In 2 days I will officially be an adult whether I like it or not. At the ripe age of 26, I'll be thrown off of the ACA, which I've been benefiting from through my parents, and then placed neatly, or so I hope, into the healthcare provided by my employer.
The confines of legal adulthood have, thus far, shown a myriad of simplicities and complexities; though, I'd argue that, when thrown into a baking bowl, I'd most often find 2 parts of the former and about 10 parts of the latter, but I digress...
Speaking from a personal point of view, adulthood feels like the months or weeks leading up to a war-time battle overseas. At one moment, I'm perfectly fine: laughing with friends, running errands, doing laundry, etc. And the next, like an avalanche of thought that hits me all at once, the fact that I'm about to be in a life-or-death battle swarms around all of my other little, insignificant musings and smothers them as if they were never in existence.
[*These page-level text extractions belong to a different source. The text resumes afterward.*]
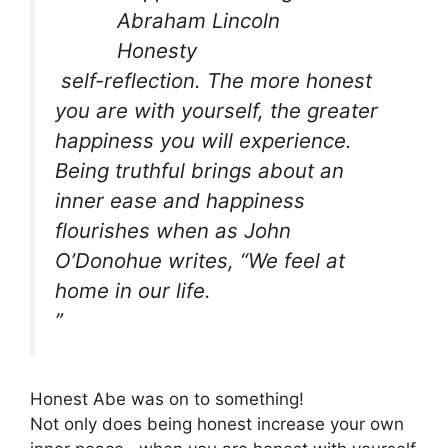
self-reflection. The more honest
you are with yourself, the greater
happiness you will experience.
Being truthful brings about an
inner ease and happiness
flourishes when as John
O’Donohue writes, “We feel at
home in our life.
”
Honest Abe was on to something!
Not only does being honest increase your own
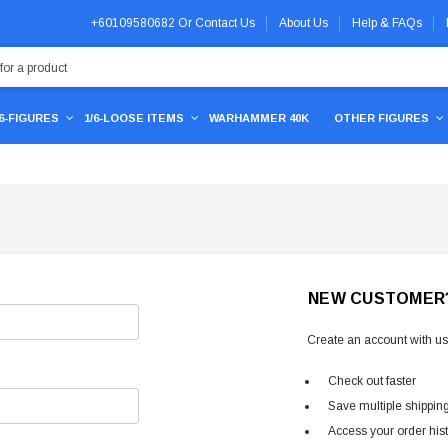
+60109580682
Or
Contact Us
About Us
Help & FAQs
/6-FIGURES
1/6-LOOSE ITEMS
WARHAMMER 40K
OTHER FIGURES
NEW CUSTOMER
Create an account with us 
Check out faster
Save multiple shippin
Access your order his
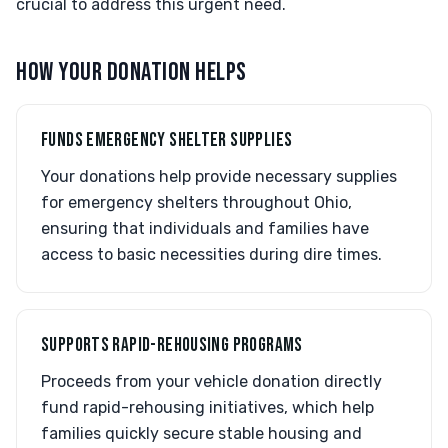
crucial to address this urgent need.
HOW YOUR DONATION HELPS
FUNDS EMERGENCY SHELTER SUPPLIES
Your donations help provide necessary supplies
for emergency shelters throughout Ohio,
ensuring that individuals and families have
access to basic necessities during dire times.
SUPPORTS RAPID-REHOUSING PROGRAMS
Proceeds from your vehicle donation directly
fund rapid-rehousing initiatives, which help
families quickly secure stable housing and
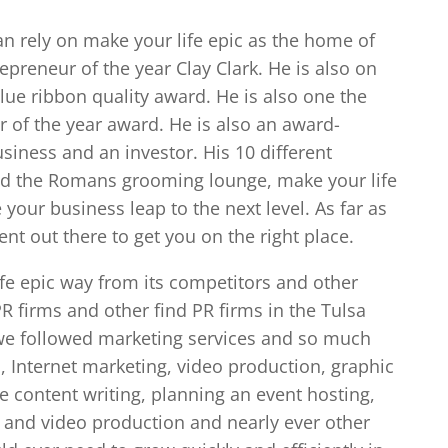
an rely on make your life epic as the home of
preneur of the year Clay Clark. He is also on
lue ribbon quality award. He is also one the
f the year award. He is also an award-
siness and an investor. His 10 different
and the Romans grooming lounge, make your life
your business leap to the next level. As far as
nt out there to get you on the right place.
ife epic way from its competitors and other
 firms and other find PR firms in the Tulsa
c we followed marketing services and so much
 Internet marketing, video production, graphic
ne content writing, planning an event hosting,
and video production and nearly ever other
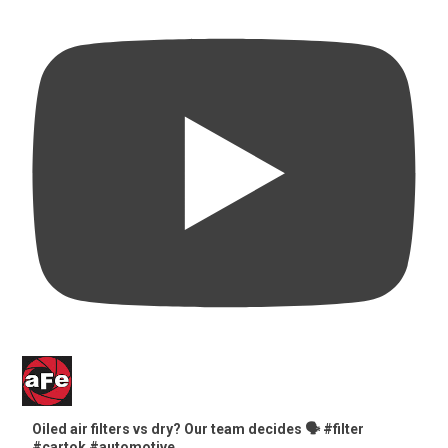
Oiled air filters vs dry? Our team decides 🗣️ #filter
#cartok #automotive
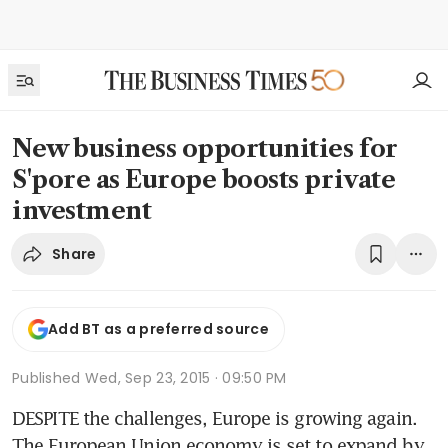
New business opportunities for
S'pore as Europe boosts private
investment
Share
Add BT as a preferred source
Published
Wed, Sep 23, 2015 · 09:50 PM
DESPITE the challenges, Europe is growing again. 
The European Union economy is set to expand by 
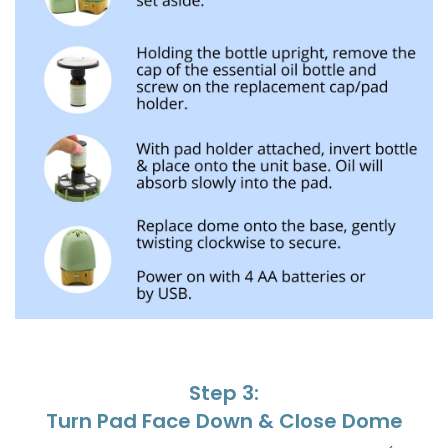
Step 3:
Turn Pad Face Down & Close Dome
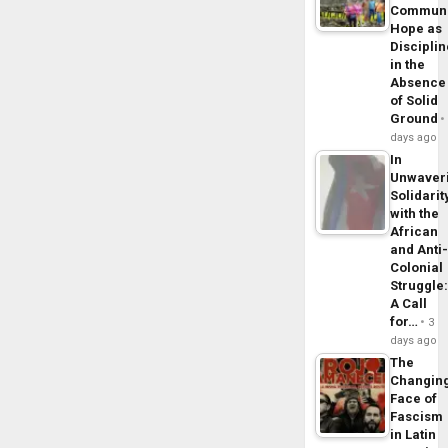
Commun
Hope as
Disciplin
in the
Absence
of Solid
Ground
days ago
In
Unwaver
Solidarit
with the
African
and Anti
Colonial
Struggle
A Call
for…
3
days ago
The
Changin
Face of
Fascism
in Latin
Am I a part of a big enough troop? Will there be enough rations for my own sustenance? Will I have enough ammunition to secure myself? Will there be enough cover on the battlefield for me to dodge the deadliness of seemingly relentless offensive strikes that will, most assuredly, demoralize and petrify? Am I going to die? Am I going to die? Am I going to die?
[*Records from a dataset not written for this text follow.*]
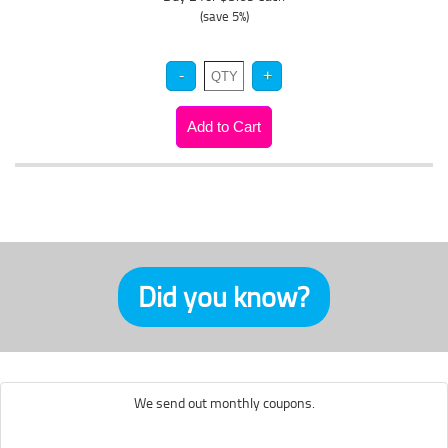
(save 5%)
Did you know?
We send out monthly coupons.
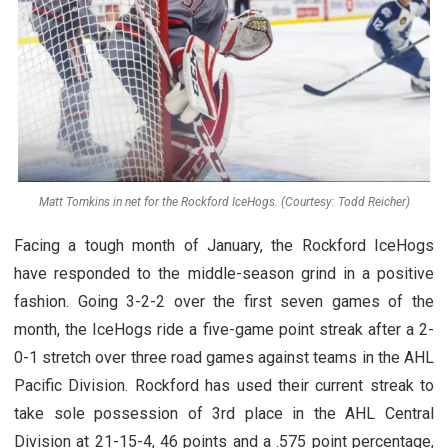
Matt Tomkins in net for the Rockford IceHogs. (Courtesy: Todd Reicher)
Facing a tough month of January, the Rockford IceHogs
have responded to the middle-season grind in a positive
fashion. Going 3-2-2 over the first seven games of the
month, the IceHogs ride a five-game point streak after a 2-
0-1 stretch over three road games against teams in the AHL
Pacific Division. Rockford has used their current streak to
take sole possession of 3rd place in the AHL Central
Division at 21-15-4, 46 points and a .575 point percentage,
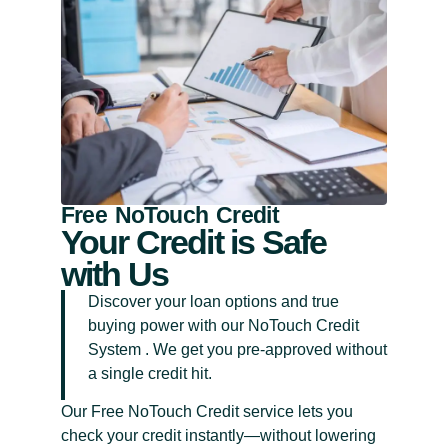
Free NoTouch Credit
Your Credit is Safe
with Us
Discover your loan options and true
buying power with our NoTouch Credit
System . We get you pre-approved without
a single credit hit.
Our Free NoTouch Credit service lets you
check your credit instantly—without lowering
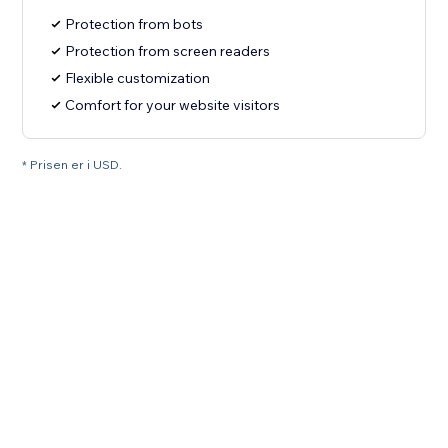
Protection from bots
Protection from screen readers
Flexible customization
Comfort for your website visitors
* Prisen er i USD.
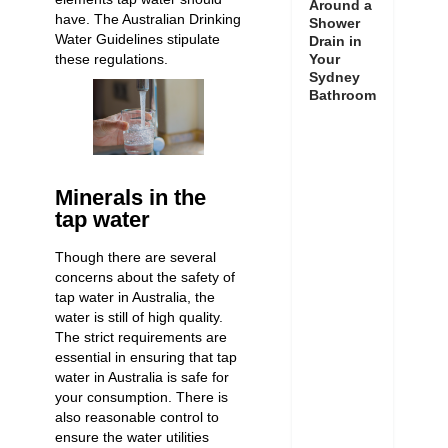
Around a
have. The Australian Drinking
Shower
Water Guidelines stipulate
Drain in
these regulations.
Your
Sydney
Bathroom
Minerals in the
tap water
Though there are several
concerns about the safety of
tap water in Australia, the
water is still of high quality.
The strict requirements are
essential in ensuring that tap
water in Australia is safe for
your consumption. There is
also reasonable control to
ensure the water utilities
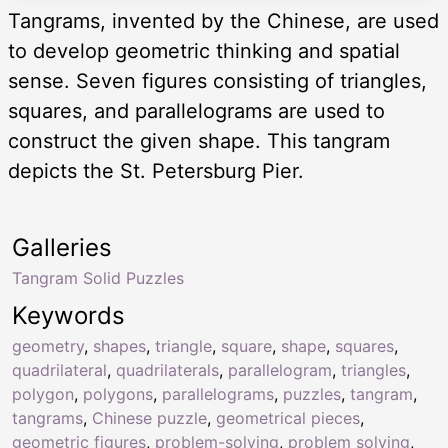
Tangrams, invented by the Chinese, are used
to develop geometric thinking and spatial
sense. Seven figures consisting of triangles,
squares, and parallelograms are used to
construct the given shape. This tangram
depicts the St. Petersburg Pier.
Galleries
Tangram Solid Puzzles
Keywords
geometry
,
shapes
,
triangle
,
square
,
shape
,
squares
,
quadrilateral
,
quadrilaterals
,
parallelogram
,
triangles
,
polygon
,
polygons
,
parallelograms
,
puzzles
,
tangram
,
tangrams
,
Chinese puzzle
,
geometrical pieces
,
geometric figures
,
problem-solving
,
problem solving
,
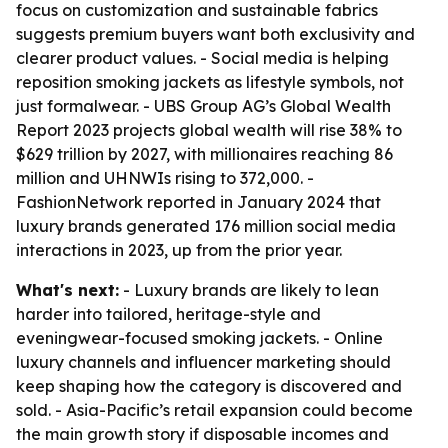
focus on customization and sustainable fabrics
suggests premium buyers want both exclusivity and
clearer product values. - Social media is helping
reposition smoking jackets as lifestyle symbols, not
just formalwear. - UBS Group AG’s Global Wealth
Report 2023 projects global wealth will rise 38% to
$629 trillion by 2027, with millionaires reaching 86
million and UHNWIs rising to 372,000. -
FashionNetwork reported in January 2024 that
luxury brands generated 176 million social media
interactions in 2023, up from the prior year.
What's next:
- Luxury brands are likely to lean
harder into tailored, heritage-style and
eveningwear-focused smoking jackets. - Online
luxury channels and influencer marketing should
keep shaping how the category is discovered and
sold. - Asia-Pacific’s retail expansion could become
the main growth story if disposable incomes and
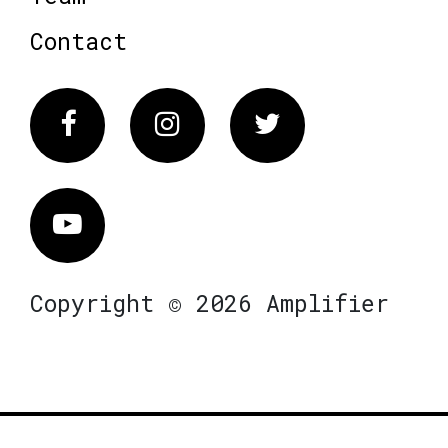
Contact
Facebook
Instagram
Twitter
Vimeo
Copyright © 2026 Amplifier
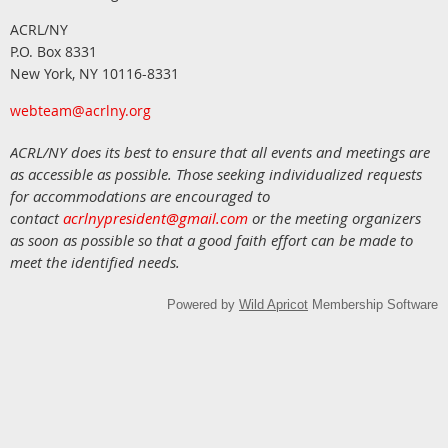
ACRL/NY
P.O. Box 8331
New York, NY 10116-8331
webteam@acrlny.org
ACRL/NY does its best to ensure that all events and meetings are
as accessible as possible. Those seeking individualized requests
for accommodations are encouraged to
contact
acrlnypresident@gmail.com
or the meeting organizers
as soon as possible so that a good faith effort can be made to
meet the identified needs.
Powered by
Wild Apricot
Membership Software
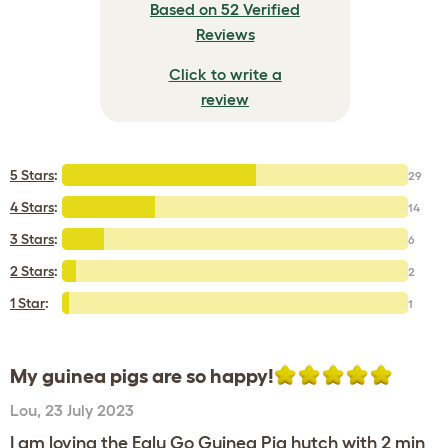
Based on 52 Verified
Reviews
Click to write a
review
5 Stars
:
29
4 Stars
:
14
3 Stars
:
6
2 Stars
:
2
1 Star
:
1
My guinea pigs are so happy!
Lou
,
23 July 2023
I am loving the Eglu Go Guinea Pig hutch with 2 min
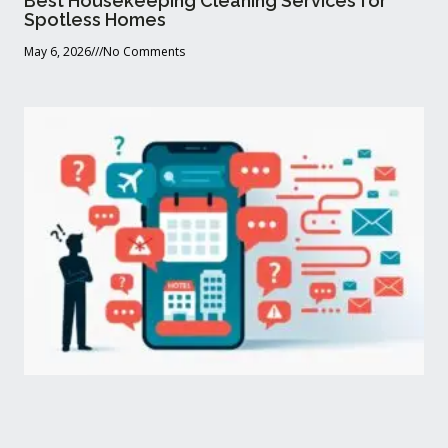
Best Housekeeping Cleaning Services for
Spotless Homes
May 6, 2026
No Comments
This analogy is my anxiety.
In a constantly changing world, a great support system, of which I have, is hardly enough to douse my burning mind, but that doesn't mean it's not helping. I'm not quite sure where I would be without my friends and family.
As an adolescent, success was aspired. Each bump or jump along the way, an F on a math quiz to an A+ in an honors Spanish test, was, for me, an easily-marked dot on the upward slope of my life graph. But now that I'm an adult, success is refracted sunlight hitting an otherwise dark cave. So long as I'm a dust particle floating in the line of the sunlight, I'm fine. In other words, so long as the success I have is continued, I'll be fine, but now that I'm practically "There," I realize so much could go wrong. One wrong move, and I'm out of the warmth of the light. Especially the things I can't even remotely control. Most of the time I'm able to let go of the things I can't control, but when those things are life events: work, growing older, ailing family, moving-because-I'm-a-grown-up-now-duh, my psyche goes haywire. It's frustrating, exhausting, and even nauseating. The things/events that I'm excited about and looking forward to are the same things/events that I'm afraid could get up and walk away/never happen.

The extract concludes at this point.